An unintended consequence of this darkest "Star Wars" movie is that the sacrifices and consequences of actions by the characters in Rogue One will likely influence your response to the original three Star Wars movies the next time you see them.
Fair warning for hardcore Star Wars fans: Grand Moff Tarkin plays a big part in this movie, even though actor Peter Cushing died in 1994. How you respond to his appearance may influence your reaction to the movie.
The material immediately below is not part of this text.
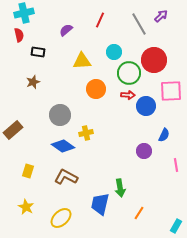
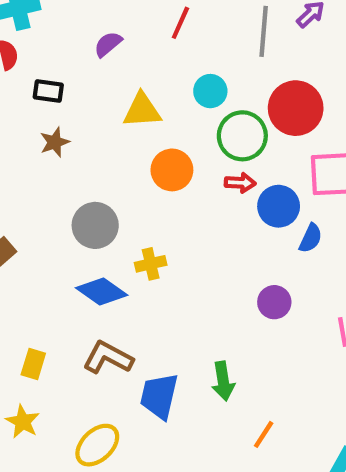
gray line: (139, 24) -> (264, 31), turned 35
brown star: (33, 82) -> (55, 142), moved
blue semicircle: (164, 135) -> (311, 238), moved
yellow rectangle: (28, 171) -> (33, 364), moved
blue trapezoid: (100, 204) -> (159, 396), moved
Rogue One doesn't exactly fit into the "Star Wars" tradition. The Force Awakens now seems like an elaborate audition tape, something to prove to the fans that the new regime understood "Star Wars" fans more than George Lucas did when he returned to make Episodes 1-3. Director Gareth Edwards (who nails the battle scenes) and writers Chris Weitz and Tony Gilroy offer the first truly outside perspective on the material to arrive in movie form. "Star Wars" can handle it and there's reason to hope that Disney and Lucasfilm will continue to take chances and open up the stories even more as they gain confidence with the series.